Records from a dataset
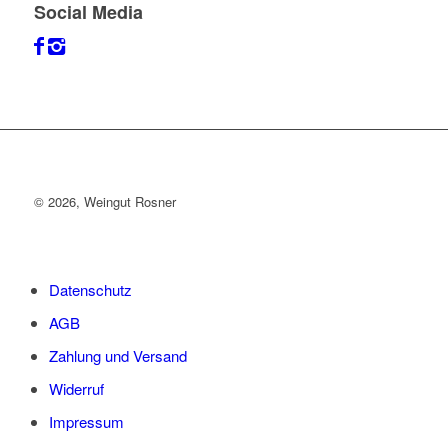
Social Media
©
2026, Weingut Rosner
Datenschutz
AGB
Zahlung und Versand
Widerruf
Impressum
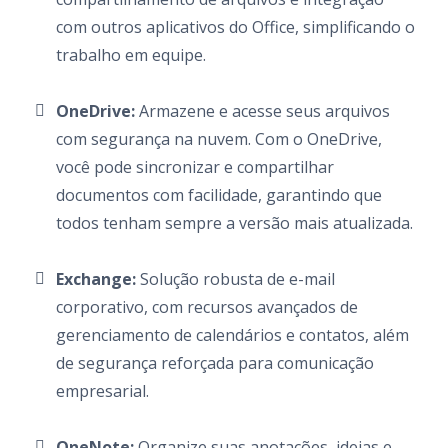
com outros aplicativos do Office, simplificando o
trabalho em equipe.
OneDrive:
Armazene e acesse seus arquivos
com segurança na nuvem. Com o OneDrive,
você pode sincronizar e compartilhar
documentos com facilidade, garantindo que
todos tenham sempre a versão mais atualizada.
Exchange:
Solução robusta de e-mail
corporativo, com recursos avançados de
gerenciamento de calendários e contatos, além
de segurança reforçada para comunicação
empresarial.
OneNote:
Organize suas anotações, ideias e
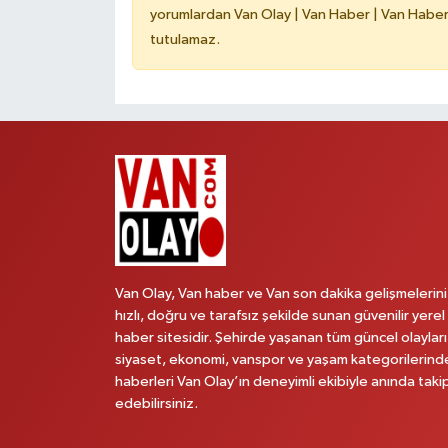
yorumlardan Van Olay | Van Haber | Van Haberle
tutulamaz.
Van Olay, Van haber ve Van son dakika gelişmelerini
hızlı, doğru ve tarafsız şekilde sunan güvenilir yerel
haber sitesidir. Şehirde yaşanan tüm güncel olayları
siyaset, ekonomi, vanspor ve yaşam kategorilerind
haberleri Van Olay’ın deneyimli ekibiyle anında taki
edebilirsiniz.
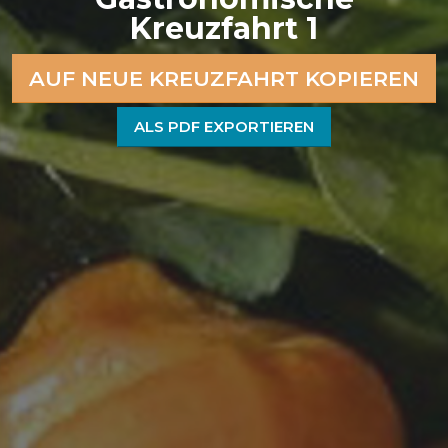
Kreuzfahrt 1
AUF NEUE KREUZFAHRT KOPIEREN
ALS PDF EXPORTIEREN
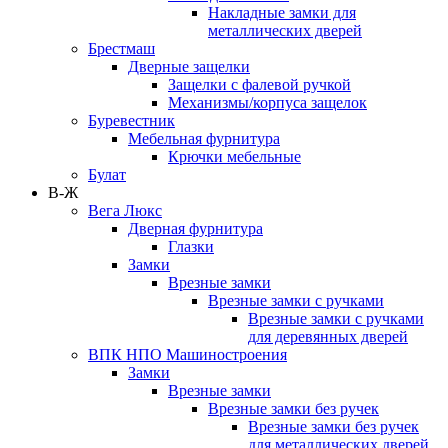
Накладные замки для
металлических дверей
Брестмаш
Дверные защелки
Защелки с фалевой ручкой
Механизмы/корпуса защелок
Буревестник
Мебельная фурнитура
Крючки мебельные
Булат
В-Ж
Вега Люкс
Дверная фурнитура
Глазки
Замки
Врезные замки
Врезные замки с ручками
Врезные замки с ручками
для деревянных дверей
ВПК НПО Машиностроения
Замки
Врезные замки
Врезные замки без ручек
Врезные замки без ручек
для металлических дверей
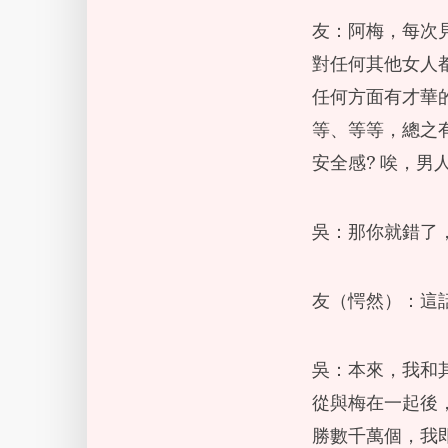
友：阿梅，每次
對任何其他女人
任何方面有才華
等、等等，總之
安全感? 唉，
吳：那你就錯了
友（愕然）：這
吳：本來，我和
從與梅在一起後
勝數千萬個，我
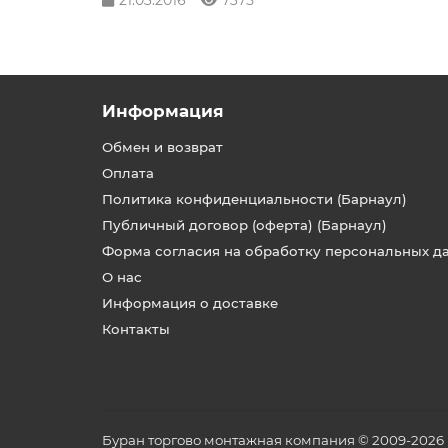
21.03.2016
7375
Информация
Обмен и возврат
Оплата
Политика конфиденциальности (Барнаул)
Публичный договор (оферта) (Барнаул)
Форма согласия на обработку персональных д
О нас
Информация о доставке
Контакты
Буран торгово монтажная компания © 2009-2026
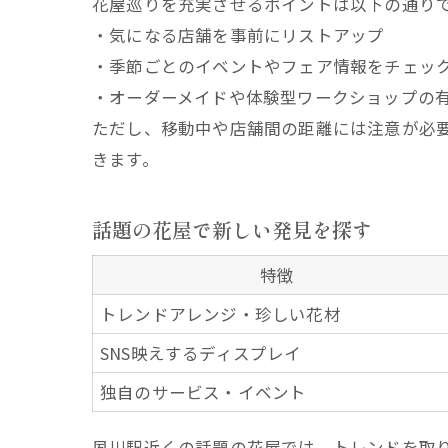
花屋巡りを充実させるポイントは以下の通り
・気になる店舗を事前にリストアップ
・季節ごとのイベントやフェア情報をチェッ
・オーダーメイドや体験型ワークショップの
ただし、移動中や店舗間の距離には注意が必
きます。
話題の花屋で新しい発見を探す
特徴
トレンドアレンジ・珍しい花材
SNS映えするディスプレイ
独自のサービス・イベント
夙川駅近くの話題の花屋では、トレンドを取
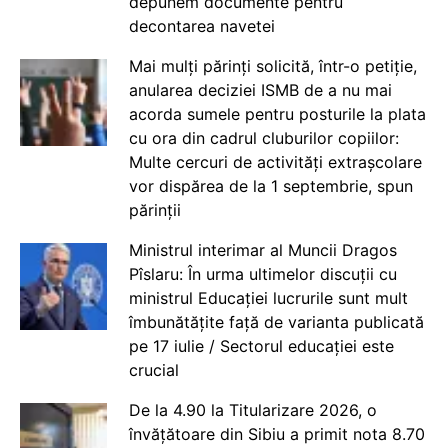
depunem documente pentru
decontarea navetei
Mai mulți părinți solicită, într-o petiție,
anularea deciziei ISMB de a nu mai
acorda sumele pentru posturile la plata
cu ora din cadrul cluburilor copiilor:
Multe cercuri de activități extrașcolare
vor dispărea de la 1 septembrie, spun
părinții
Ministrul interimar al Muncii Dragos
Pîslaru: În urma ultimelor discuții cu
ministrul Educației lucrurile sunt mult
îmbunătățite față de varianta publicată
pe 17 iulie / Sectorul educației este
crucial
De la 4.90 la Titularizare 2026, o
învățătoare din Sibiu a primit nota 8.70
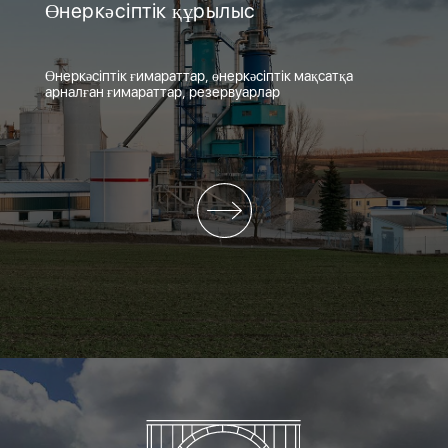
Өнеркәсіптік құрылыс
Өнеркәсіптік ғимараттар, өнеркәсіптік мақсатқа
арналған ғимараттар, резервуарлар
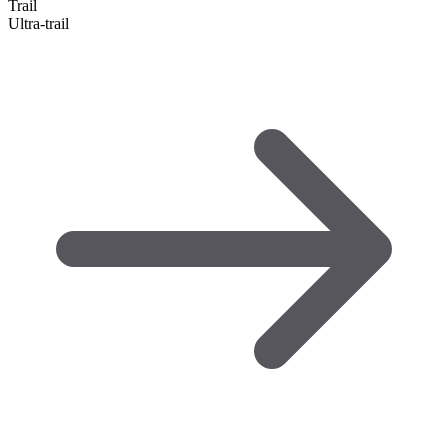
Trail
Ultra-trail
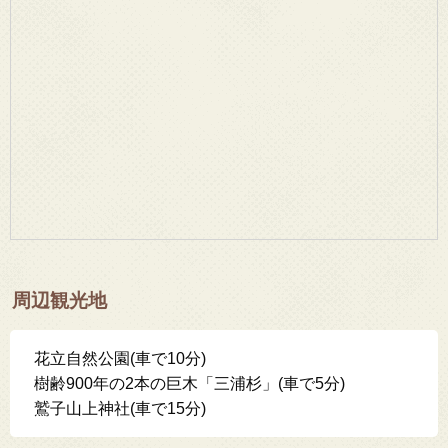
周辺観光地
花立自然公園(車で10分)
樹齢900年の2本の巨木「三浦杉」(車で5分)
鷲子山上神社(車で15分)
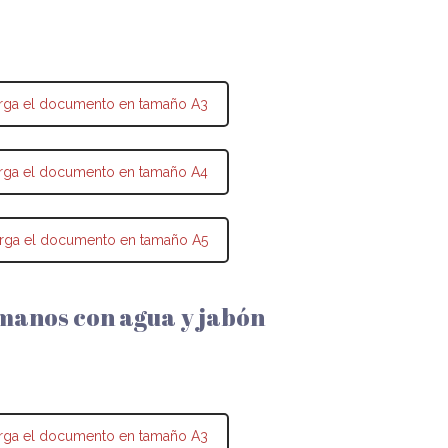
rga el documento en tamaño A3
rga el documento en tamaño A4
rga el documento en tamaño A5
manos con agua y jabón
rga el documento en tamaño A3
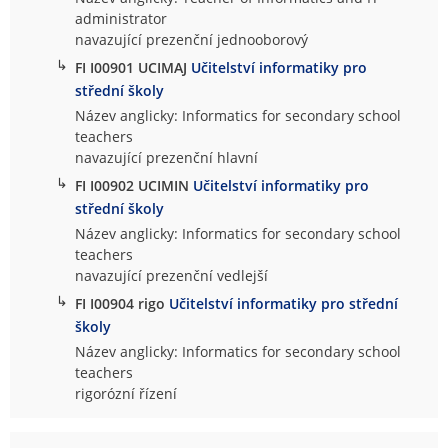
administrator
navazující prezenční jednooborový
↳
FI I00901 UCIMAJ
Učitelství informatiky pro
střední školy
Název anglicky: Informatics for secondary school
teachers
navazující prezenční hlavní
↳
FI I00902 UCIMIN
Učitelství informatiky pro
střední školy
Název anglicky: Informatics for secondary school
teachers
navazující prezenční vedlejší
↳
FI I00904 rigo
Učitelství informatiky pro střední
školy
Název anglicky: Informatics for secondary school
teachers
rigorózní řízení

The problem: An exact copy of all the lines above is required, with the pictures removed.

Response to this exercise:
Social Media
©
2026, Weingut Rosner
Datenschutz
AGB
Zahlung und Versand
Widerruf
Impressum
com outros aplicativos do Office, simplificando o
trabalho em equipe.
OneDrive:
Armazene e acesse seus arquivos
com segurança na nuvem. Com o OneDrive,
você pode sincronizar e compartilhar
documentos com facilidade, garantindo que
todos tenham sempre a versão mais atualizada.
Exchange:
Solução robusta de e-mail
corporativo, com recursos avançados de
gerenciamento de calendários e contatos, além
de segurança reforçada para comunicação
empresarial.
OneNote:
Organize suas anotações, ideias e
yorumlardan Van Olay | Van Haber | Van Haberle
tutulamaz.
Van Olay, Van haber ve Van son dakika gelişmelerini
hızlı, doğru ve tarafsız şekilde sunan güvenilir yerel
haber sitesidir. Şehirde yaşanan tüm güncel olayları
siyaset, ekonomi, vanspor ve yaşam kategorilerind
haberleri Van Olay’ın deneyimli ekibiyle anında taki
edebilirsiniz.
Kreuzfahrt 1
AUF NEUE KREUZFAHRT KOPIEREN
ALS PDF EXPORTIEREN
Накладные замки для
металлических дверей
Брестмаш
Дверные защелки
Защелки с фалевой ручкой
Механизмы/корпуса защелок
Буревестник
Мебельная фурнитура
Крючки мебельные
Булат
В-Ж
Вега Люкс
Дверная фурнитура
Глазки
Замки
Врезные замки
Врезные замки с ручками
Врезные замки с ручками
для деревянных дверей
ВПК НПО Машиностроения
Замки
Врезные замки
Врезные замки без ручек
Врезные замки без ручек
для металлических дверей
友：阿梅，每次
對任何其他女人
任何方面有才華
等、等等，總之
安全感? 唉，
吳：那你就錯了
友（愕然）：這
吳：本來，我和
從與梅在一起後
勝數千萬個，我
21.03.2016
7375
Информация
Обмен и возврат
Оплата
Политика конфиденциальности (Барнаул)
Публичный договор (оферта) (Барнаул)
Форма согласия на обработку персональных д
О нас
Информация о доставке
Контакты
Буран торгово монтажная компания © 2009-2026
花屋巡りを充実させるポイントは以下の通り
・気になる店舗を事前にリストアップ
・季節ごとのイベントやフェア情報をチェッ
・オーダーメイドや体験型ワークショップの
ただし、移動中や店舗間の距離には注意が必
きます。
話題の花屋で新しい発見を探す
特徴
トレンドアレンジ・珍しい花材
SNS映えするディスプレイ
独自のサービス・イベント
夙川駅近くの話題の花屋では、トレンドを取
depunem documente pentru
decontarea navetei
Mai mulți părinți solicită, într-o petiție,
anularea deciziei ISMB de a nu mai
acorda sumele pentru posturile la plata
cu ora din cadrul cluburilor copiilor:
Multe cercuri de activități extrașcolare
vor dispărea de la 1 septembrie, spun
părinții
Ministrul interimar al Muncii Dragos
Pîslaru: În urma ultimelor discuții cu
ministrul Educației lucrurile sunt mult
îmbunătățite față de varianta publicată
pe 17 iulie / Sectorul educației este
crucial
De la 4.90 la Titularizare 2026, o
învățătoare din Sibiu a primit nota 8.70
Өнеркәсіптік құрылыс
Өнеркәсіптік ғимараттар, өнеркәсіптік мақсатқа
арналған ғимараттар, резервуарлар
Trail
Ultra-trail
周辺観光地
花立自然公園(車で10分)
樹齢900年の2本の巨木「三浦杉」(車で5分)
鷲子山上神社(車で15分)
rga el documento en tamaño A3
rga el documento en tamaño A4
rga el documento en tamaño A5
manos con agua y jabón
rga el documento en tamaño A3
administrator
navazující prezenční jednooborový
↳
FI I00901 UCIMAJ
Učitelství informatiky pro
střední školy
Název anglicky: Informatics for secondary school
teachers
navazující prezenční hlavní
↳
FI I00902 UCIMIN
Učitelství informatiky pro
střední školy
Název anglicky: Informatics for secondary school
teachers
navazující prezenční vedlejší
↳
FI I00904 rigo
Učitelství informatiky pro střední
školy
Název anglicky: Informatics for secondary school
teachers
rigorózní řízení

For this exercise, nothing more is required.